■ Task details
Please give back every entry in full, word for word, but none of the pictures.

(Extracted page text data)
* * * *

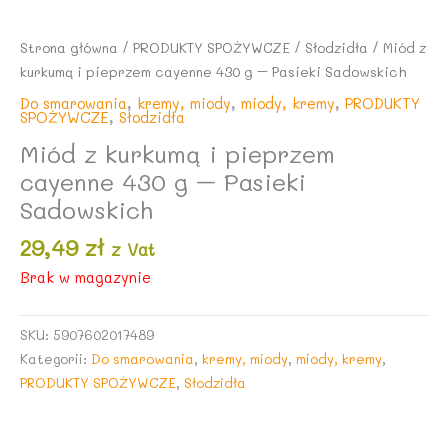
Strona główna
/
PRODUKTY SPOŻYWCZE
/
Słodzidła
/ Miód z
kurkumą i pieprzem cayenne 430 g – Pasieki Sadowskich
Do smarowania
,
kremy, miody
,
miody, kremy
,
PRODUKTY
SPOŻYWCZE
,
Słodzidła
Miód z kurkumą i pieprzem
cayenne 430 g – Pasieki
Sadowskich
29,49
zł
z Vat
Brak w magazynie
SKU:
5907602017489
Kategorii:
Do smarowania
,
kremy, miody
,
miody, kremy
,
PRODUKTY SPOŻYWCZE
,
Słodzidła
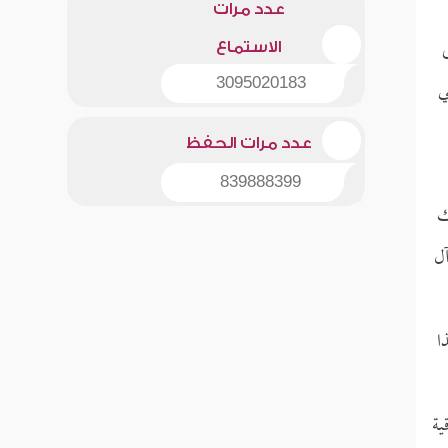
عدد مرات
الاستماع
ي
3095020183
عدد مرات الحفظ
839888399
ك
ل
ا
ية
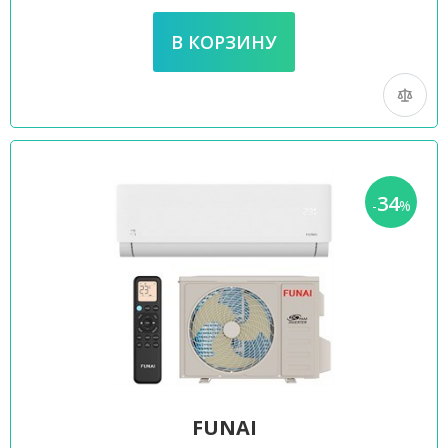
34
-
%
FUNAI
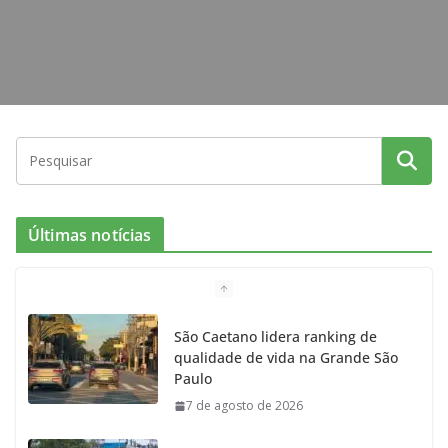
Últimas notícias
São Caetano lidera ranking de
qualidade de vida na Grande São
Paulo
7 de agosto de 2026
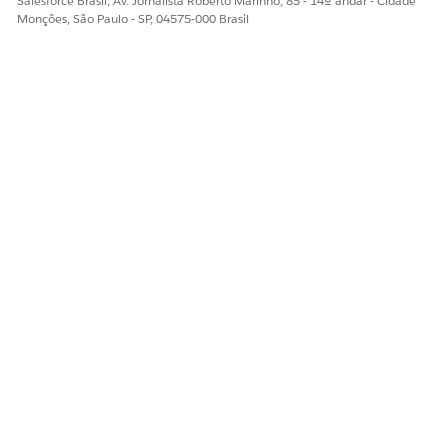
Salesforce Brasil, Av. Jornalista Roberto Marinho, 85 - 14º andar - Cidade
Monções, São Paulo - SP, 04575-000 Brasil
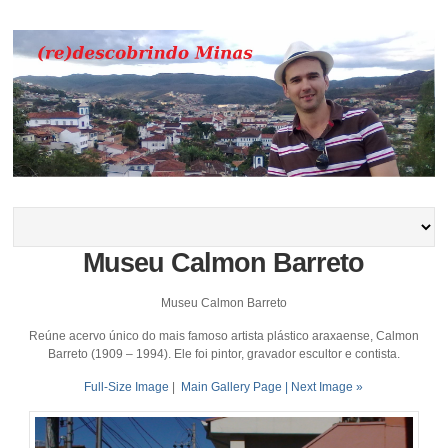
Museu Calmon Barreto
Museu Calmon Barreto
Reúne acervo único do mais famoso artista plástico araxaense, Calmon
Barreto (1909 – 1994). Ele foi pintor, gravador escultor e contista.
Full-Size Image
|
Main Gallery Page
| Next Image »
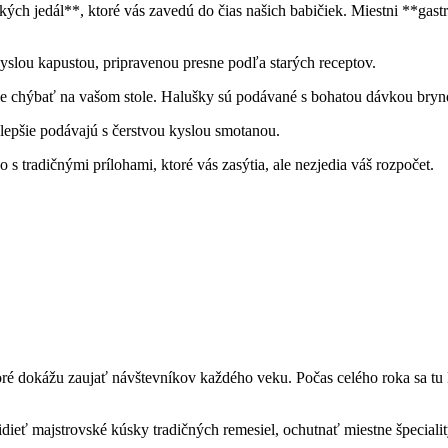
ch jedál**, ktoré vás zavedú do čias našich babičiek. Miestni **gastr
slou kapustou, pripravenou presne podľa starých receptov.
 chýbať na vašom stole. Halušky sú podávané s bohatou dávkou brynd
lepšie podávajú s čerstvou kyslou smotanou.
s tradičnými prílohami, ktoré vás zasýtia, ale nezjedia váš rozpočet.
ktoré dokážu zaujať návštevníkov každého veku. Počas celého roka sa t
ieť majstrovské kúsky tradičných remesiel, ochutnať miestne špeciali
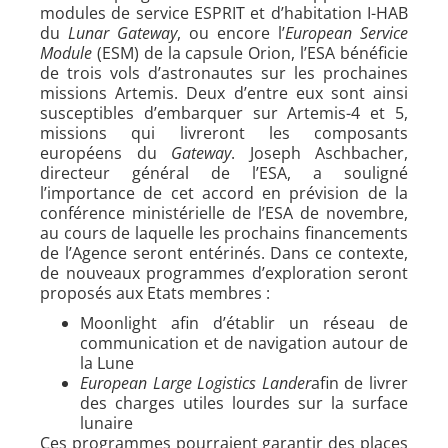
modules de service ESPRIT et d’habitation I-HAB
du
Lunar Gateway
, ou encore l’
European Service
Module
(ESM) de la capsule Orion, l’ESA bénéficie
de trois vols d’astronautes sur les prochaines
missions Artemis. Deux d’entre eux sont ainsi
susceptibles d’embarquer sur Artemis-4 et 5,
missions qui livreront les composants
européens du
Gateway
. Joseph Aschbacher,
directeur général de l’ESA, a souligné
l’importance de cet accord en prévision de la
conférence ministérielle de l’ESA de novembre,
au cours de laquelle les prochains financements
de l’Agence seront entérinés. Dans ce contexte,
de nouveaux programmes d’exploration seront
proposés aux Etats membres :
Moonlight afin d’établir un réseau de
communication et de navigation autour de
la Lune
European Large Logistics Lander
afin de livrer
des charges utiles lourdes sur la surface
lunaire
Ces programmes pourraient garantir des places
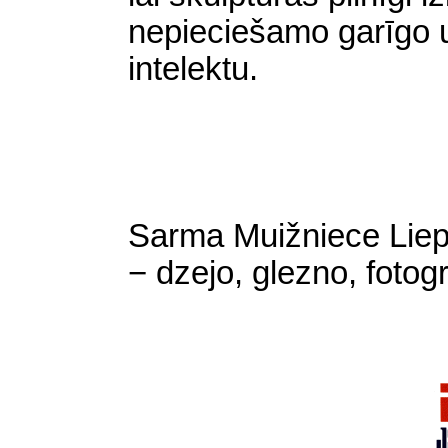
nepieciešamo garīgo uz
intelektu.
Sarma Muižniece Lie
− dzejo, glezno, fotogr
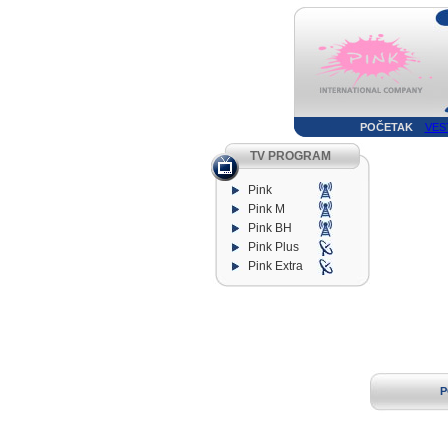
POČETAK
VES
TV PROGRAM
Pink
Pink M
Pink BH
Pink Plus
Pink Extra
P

* * * *

■ Result of the exercise
Strona główna
/
PRODUKTY SPOŻYWCZE
/
Słodzidła
/ Miód z
kurkumą i pieprzem cayenne 430 g – Pasieki Sadowskich
Do smarowania
,
kremy, miody
,
miody, kremy
,
PRODUKTY
SPOŻYWCZE
,
Słodzidła
Miód z kurkumą i pieprzem
cayenne 430 g – Pasieki
Sadowskich
29,49
zł
z Vat
Brak w magazynie
SKU:
5907602017489
Kategorii:
Do smarowania
,
kremy, miody
,
miody, kremy
,
PRODUKTY SPOŻYWCZE
,
Słodzidła
عدد مرات
الاستماع
ي
3095020183
عدد مرات الحفظ
839888399
ك
ل
ا
ية
34
-
%
FUNAI
Últimas notícias
São Caetano lidera ranking de
qualidade de vida na Grande São
Paulo
7 de agosto de 2026
Salesforce Brasil, Av. Jornalista Roberto Marinho, 85 - 14º andar - Cidade
Monções, São Paulo - SP, 04575-000 Brasil
Museu Calmon Barreto
Museu Calmon Barreto
Reúne acervo único do mais famoso artista plástico araxaense, Calmon
Barreto (1909 – 1994). Ele foi pintor, gravador escultor e contista.
Full-Size Image
|
Main Gallery Page
| Next Image »
ch jedál**, ktoré vás zavedú do čias našich babičiek. Miestni **gastr
slou kapustou, pripravenou presne podľa starých receptov.
 chýbať na vašom stole. Halušky sú podávané s bohatou dávkou brynd
lepšie podávajú s čerstvou kyslou smotanou.
s tradičnými prílohami, ktoré vás zasýtia, ale nezjedia váš rozpočet.
ktoré dokážu zaujať návštevníkov každého veku. Počas celého roka sa t
ieť majstrovské kúsky tradičných remesiel, ochutnať miestne špeciali
modules de service ESPRIT et d’habitation I-HAB
du
Lunar Gateway
, ou encore l’
European Service
Module
(ESM) de la capsule Orion, l’ESA bénéficie
de trois vols d’astronautes sur les prochaines
missions Artemis. Deux d’entre eux sont ainsi
susceptibles d’embarquer sur Artemis-4 et 5,
missions qui livreront les composants
européens du
Gateway
. Joseph Aschbacher,
directeur général de l’ESA, a souligné
l’importance de cet accord en prévision de la
conférence ministérielle de l’ESA de novembre,
au cours de laquelle les prochains financements
de l’Agence seront entérinés. Dans ce contexte,
de nouveaux programmes d’exploration seront
proposés aux Etats membres :
Moonlight afin d’établir un réseau de
communication et de navigation autour de
la Lune
European Large Logistics Lander
afin de livrer
des charges utiles lourdes sur la surface
lunaire
Ces programmes pourraient garantir des places
nepieciešamo garīgo uz
intelektu.
Sarma Muižniece Lie
− dzejo, glezno, fotogr
POČETAK
VES
TV PROGRAM
Pink
Pink M
Pink BH
Pink Plus
Pink Extra
P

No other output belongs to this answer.